_THE TASK_
Output exactly the lines between the one holding "ファウル(5-4:1) フリ" and the last line of the data below, both of those lines included.
** PROVIDED RECORDS follows **
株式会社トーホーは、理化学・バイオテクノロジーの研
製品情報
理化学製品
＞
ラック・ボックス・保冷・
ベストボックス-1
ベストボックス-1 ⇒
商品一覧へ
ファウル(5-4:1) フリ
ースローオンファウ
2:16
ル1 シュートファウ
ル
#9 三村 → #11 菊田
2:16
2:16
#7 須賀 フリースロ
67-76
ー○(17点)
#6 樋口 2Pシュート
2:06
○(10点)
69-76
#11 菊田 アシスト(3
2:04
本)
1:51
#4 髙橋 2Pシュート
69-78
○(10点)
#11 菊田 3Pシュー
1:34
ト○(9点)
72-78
** End of PROVIDED RECORDS **
_RESULT_
ファウル(5-4:1) フリ
ースローオンファウ
2:16
ル1 シュートファウ
ル
#9 三村 → #11 菊田
2:16
2:16
#7 須賀 フリースロ
67-76
ー○(17点)
#6 樋口 2Pシュート
2:06
○(10点)
69-76
#11 菊田 アシスト(3
2:04
本)
1:51
#4 髙橋 2Pシュート
69-78
○(10点)
#11 菊田 3Pシュー
1:34
ト○(9点)
72-78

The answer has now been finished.